Assignment:
Once you have found the line with "Find the location" in the records below, retype it and every line after it to the end exactly, with no pictures and nothing more.

Dataset content:
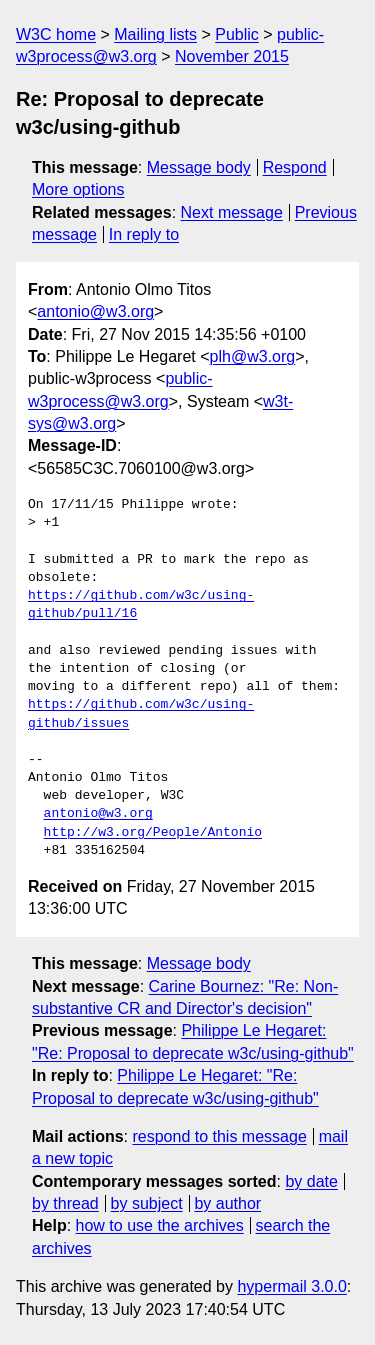 The width and height of the screenshot is (375, 1345). I want to click on Message body, so click(199, 167).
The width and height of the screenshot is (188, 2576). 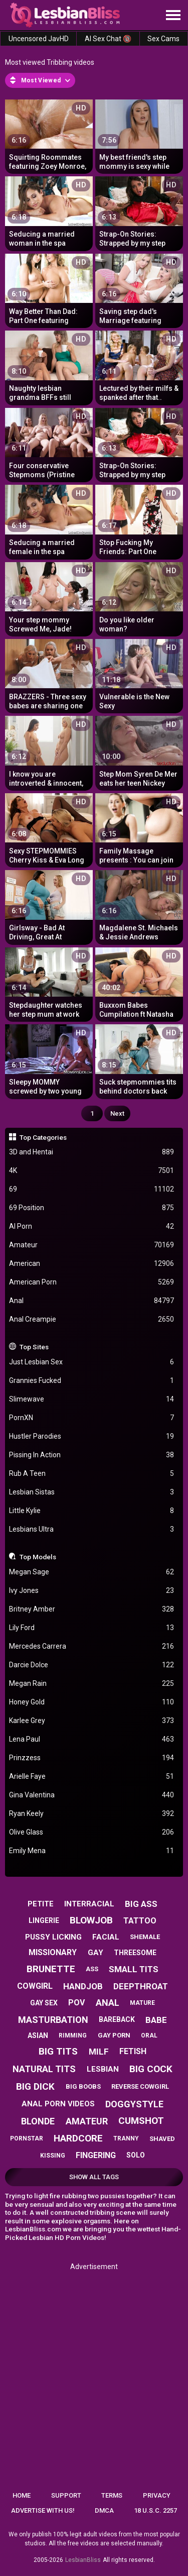 What do you see at coordinates (91, 1208) in the screenshot?
I see `69 Position` at bounding box center [91, 1208].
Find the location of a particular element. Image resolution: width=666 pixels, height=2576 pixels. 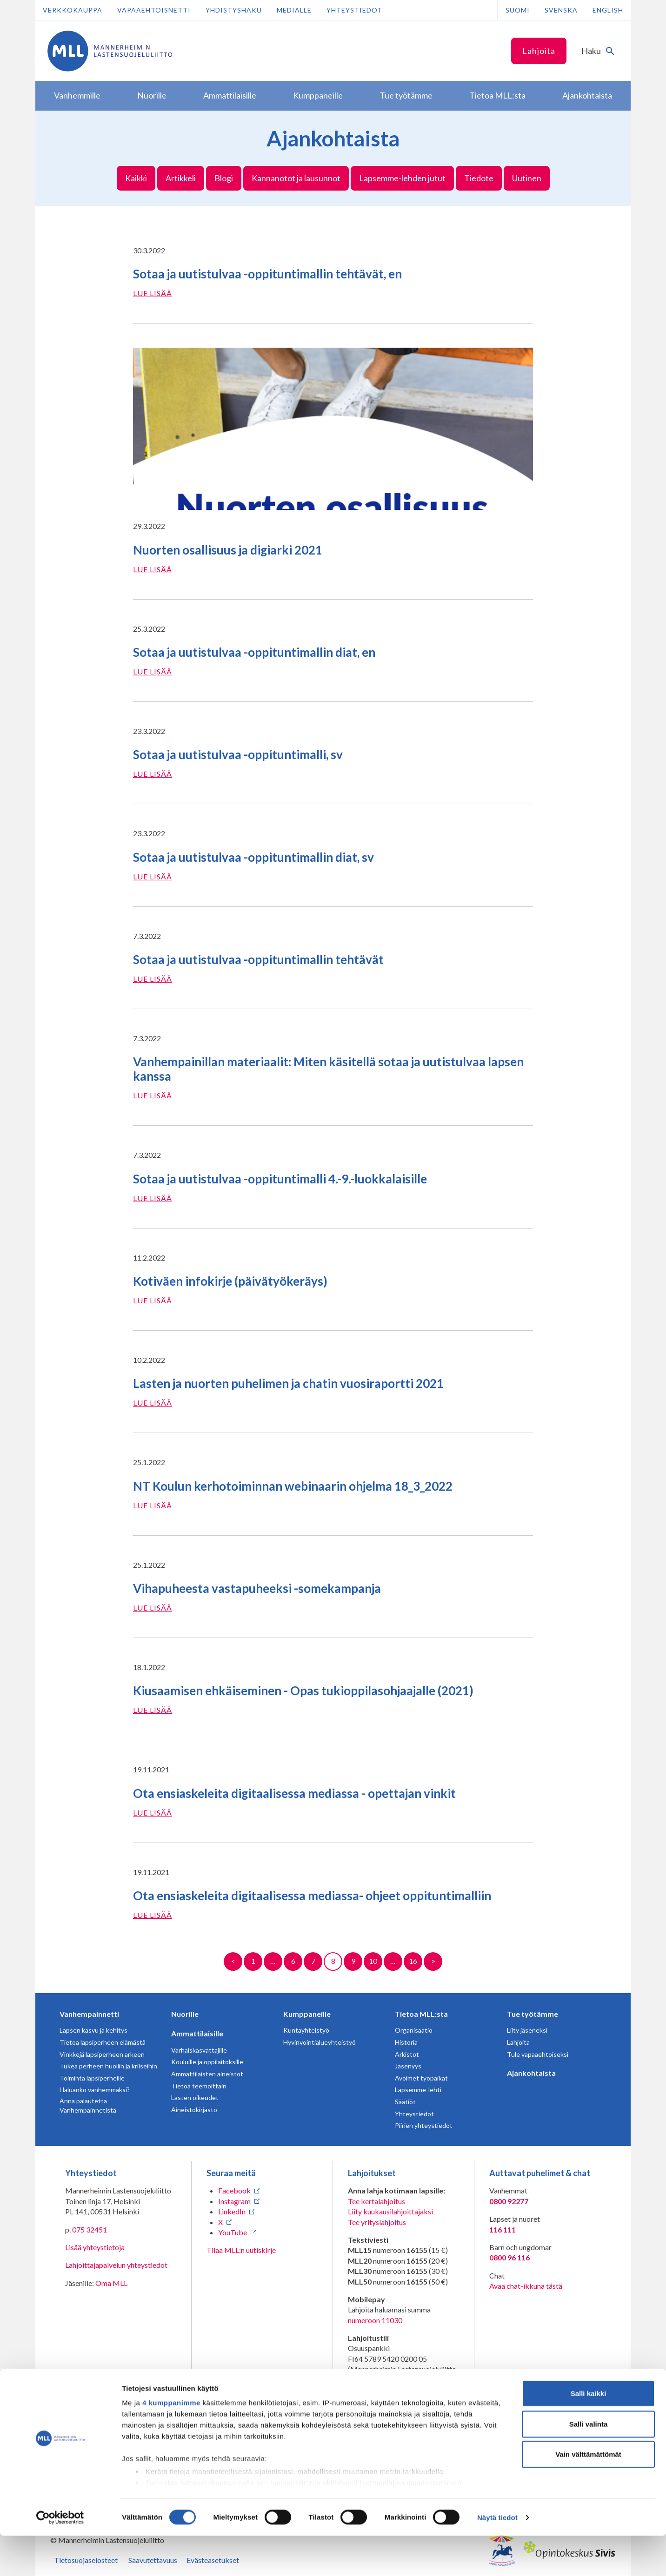

075 32451 is located at coordinates (89, 2229).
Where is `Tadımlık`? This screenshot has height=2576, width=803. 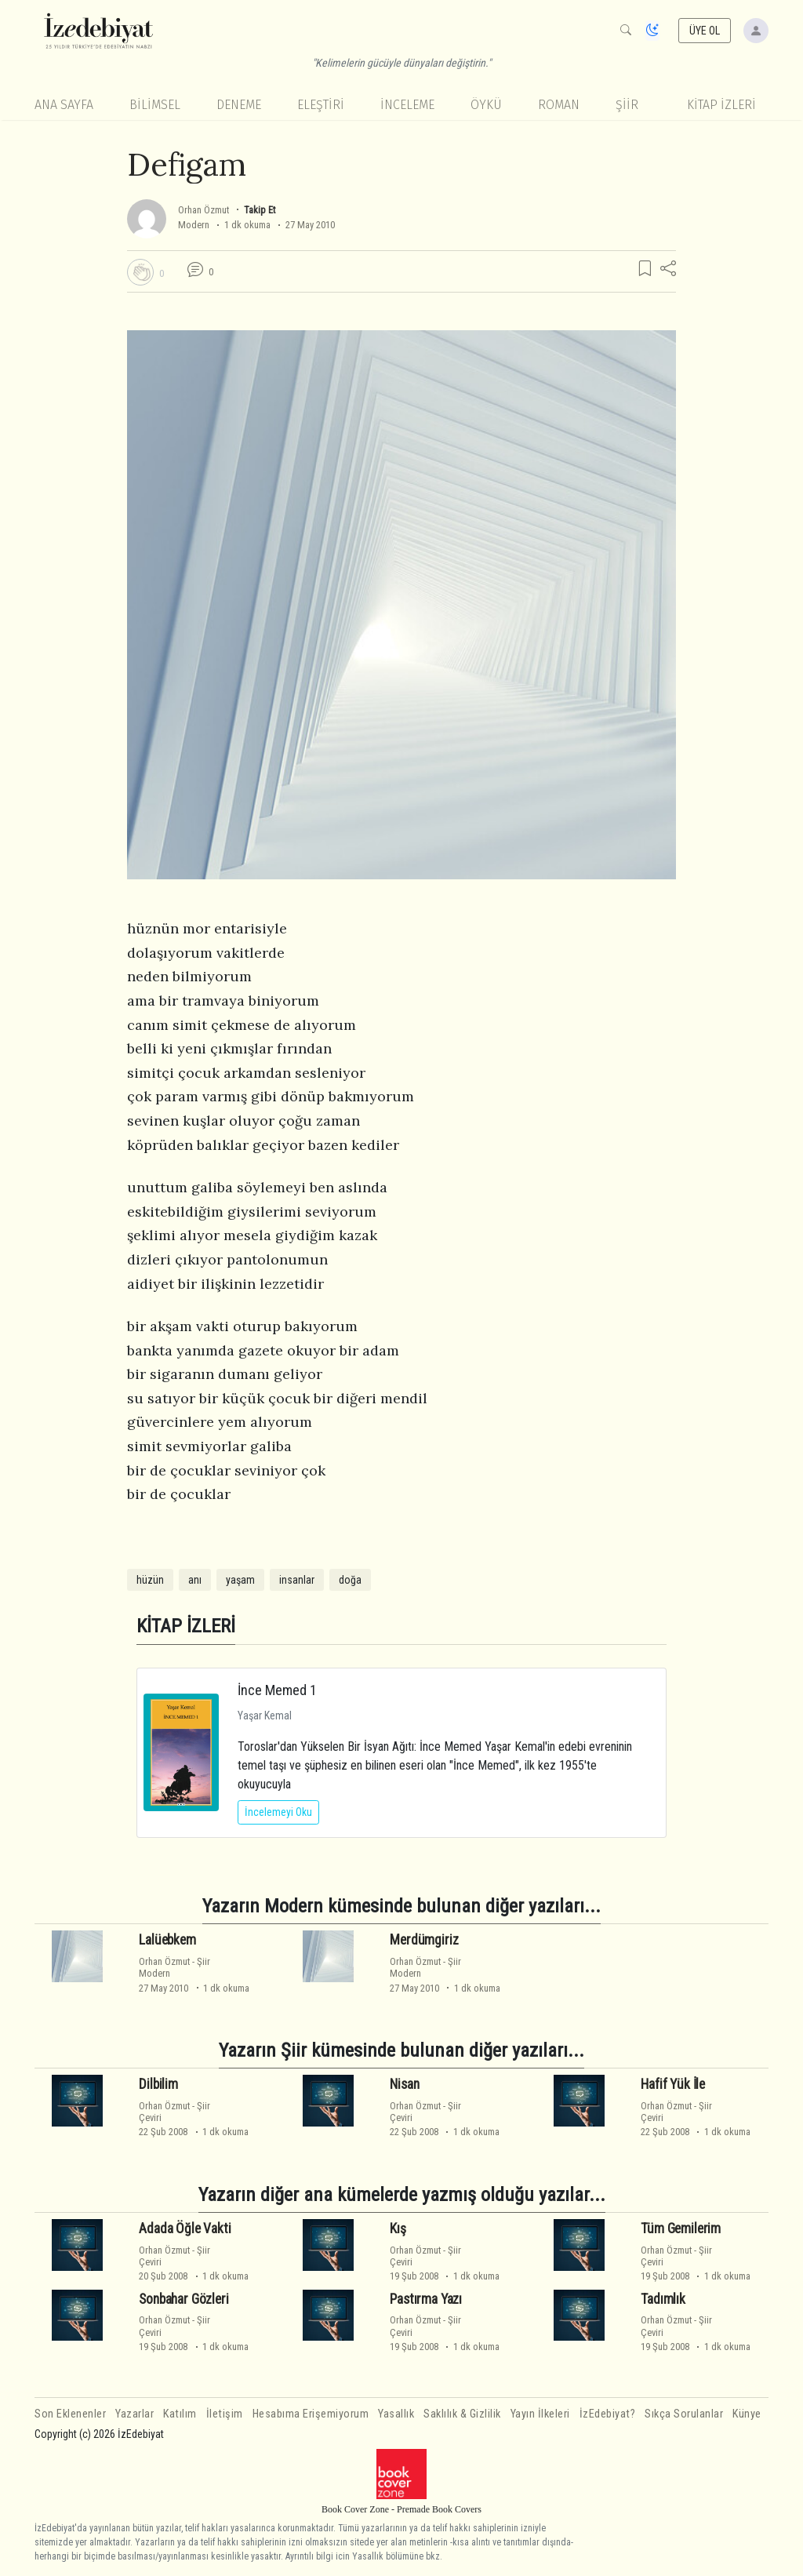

Task result:
Find the location of a particular element. Image resolution: width=666 pixels, height=2576 pixels. 

075 32451 is located at coordinates (89, 2229).
Where is `Tadımlık`? This screenshot has height=2576, width=803. 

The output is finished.